La preghiera è uno slancio, è un’invocazione che va oltre noi stessi: qualcosa che nasce nell’intimo della nostra persona e si protende, perché avverte la nostalgia di un incontro. E dobbiamo sottolineare questo: avverte la nostalgia di un incontro, quella nostalgia che è più di un bisogno, più di una necessità; è una strada, una nostalgia di un incontro. La preghiera è la voce di un “io” che brancola, che procede a tentoni, in cerca di un “Tu”. L’incontro tra l’“io” e il “Tu” non si può fare con le calcolatrici: è un incontro umano e si procede a tentoni, tante volte, per trovare il “Tu” che il mio “io” sta cercando … La preghiera del cristiano nasce invece da una rivelazione: il “Tu” non è rimasto avvolto nel mistero, ma è entrato in relazione con noi.

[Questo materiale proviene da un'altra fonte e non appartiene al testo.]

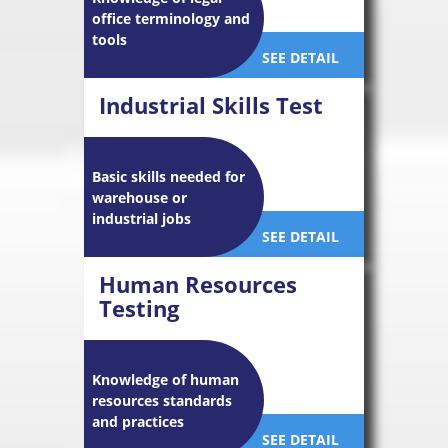
office terminology and
tools
SEE DETAIL
Industrial Skills Test
Basic skills needed for
warehouse or
industrial jobs
SEE DETAIL
Human Resources
Testing
Knowledge of human
resources standards
and practices
SEE DETAIL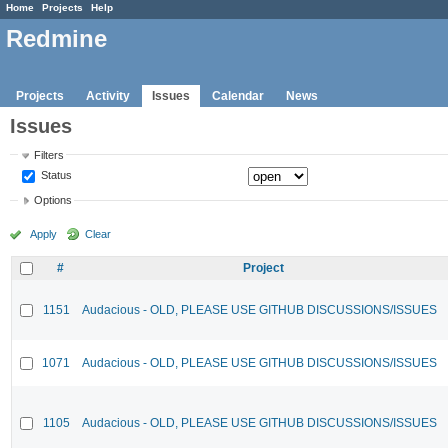
Home
Projects
Help
Redmine
Projects
Activity
Issues
Calendar
News
Issues
Filters
Status
Options
Apply
Clear
#
Project
1151
Audacious - OLD, PLEASE USE GITHUB DISCUSSIONS/ISSUES
1071
Audacious - OLD, PLEASE USE GITHUB DISCUSSIONS/ISSUES
1105
Audacious - OLD, PLEASE USE GITHUB DISCUSSIONS/ISSUES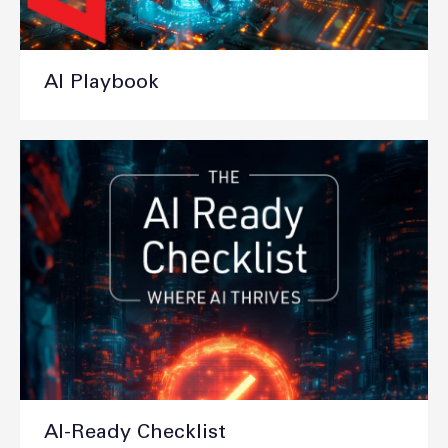
AI Playbook
AI-Ready Checklist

Il cristianesimo celebra continuamente la “manifestazione” di Dio, afferma ancora Francesco. Dio non rimane nascosto e rivela se stesso come ha fatto attraverso i Magi, nel battesimo sul Giordano, a Cana. E’ Gesù che rivela il Padre e la preghiera è entrare in relazione con un Dio “dal volto tenerissimo”.

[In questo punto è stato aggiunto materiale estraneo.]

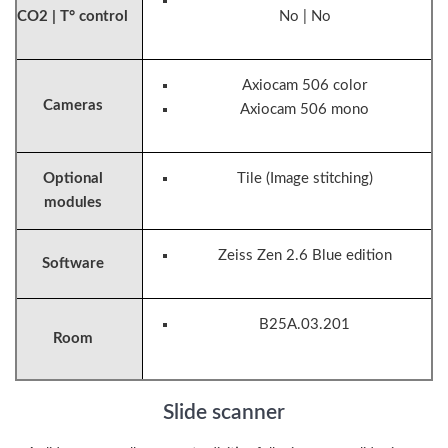
CO2 | T° control
No | No
Axiocam 506 color
Cameras
Axiocam 506 mono
Optional
Tile (Image stitching)
modules
Zeiss Zen 2.6 Blue edition
Software
B25A.03.201
Room
Slide scanner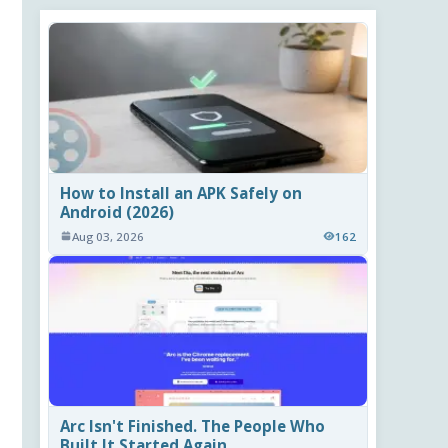
How to Install an APK Safely on
Android (2026)
Aug 03, 2026
162
Arc Isn't Finished. The People Who
Built It Started Again.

Questa è la prima caratteristica della preghiera cristiana. Se gli uomini erano da sempre abituati ad avvicinarsi a Dio un po’ intimiditi, un po’ spaventati da questo mistero affascinante e tremendo, se si erano abituati a venerarlo con un atteggiamento servile, simile a quello di un suddito che non vuole mancare di rispetto al suo signore, i cristiani si rivolgono invece a Lui osando chiamarlo in modo confidente con il nome di “Padre”. Anzi Gesù usa l’altra parola: papà.

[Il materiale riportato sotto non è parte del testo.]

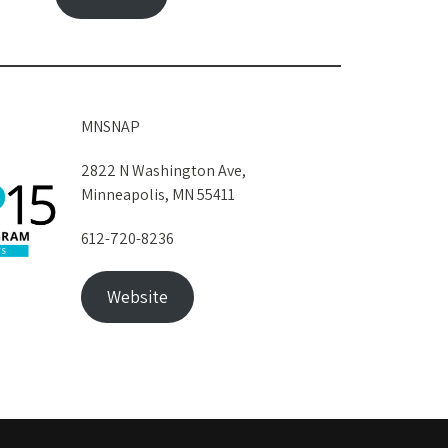
MNSNAP
2822 N Washington Ave,
Minneapolis, MN 55411
612-720-8236
Website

Nel cristianesimo, prosegue il Papa, non c’è più posto per parole come “sudditanza”, “schiavitù” o “vassallaggio”. Al loro posto ci sono “alleanza”, “amicizia”, ” promessa”, “comunione”, “vicinanza”. Gesù rivolgendosi ai suoi discepoli aveva detto: “Non vi chiamo più servi, ma vi ho chiamati amici” e qualunque cosa si chiederà al Padre nel suo nome, Egli la concederà. “Ma questa è una banconota in bianco”, commenta Francesco, “facciamo la prova”. E prosegue:
Dio è l’amico, l’alleato, lo sposo. Nella preghiera si può stabilire un rapporto di confidenza con Lui, tant’è vero che nel “Padre nostro” Gesù ci ha insegnato a rivolgergli una serie di domande. A Dio possiamo chiedere tutto, tutto, spiegare tutto, raccontare tutto. Non importa se nella relazione con Dio ci sentiamo in difetto: non siamo bravi amici, non siamo figli riconoscenti, non siamo sposi fedeli. Egli continua a volerci bene.
Dio ci è sempre vicino, sottolinea ancora il Papa, sta alla porta del nostro cuore e aspetta che gli apriamo, a volte bussa, ma lo fa con pazienza, senza forzare, con tanto amore. Quella di Dio “è la pazienza di un papà, di uno che ci ama tanto. Anche, io direi, è la pazienza di un papà e di una mamma, tutto insieme”.
In Gesù, Dio ha continuato a volerci bene fino alla Croce, ricorda il Papa, perché “Dio è alleato fedele”, anche se gli uomini smettono di amare, Lui continua a farlo. Papa Francesco conclude la sua riflessione invitando tutti “a mettersi nella preghiera tra le braccia misericordiose di Dio”.
E a ripetere a Dio, nello stupore della preghiera: possibile che Tu conosci solo amore? Lui non conosce l’odio. Lui è odiato, ma non conosce l’odio. Conosce solo amore. Questo è il Dio al quale preghiamo. Questo è il nucleo incandescente di ogni preghiera cristiana. Il Dio di amore, il nostro Padre che ci aspetta e ci accompagna.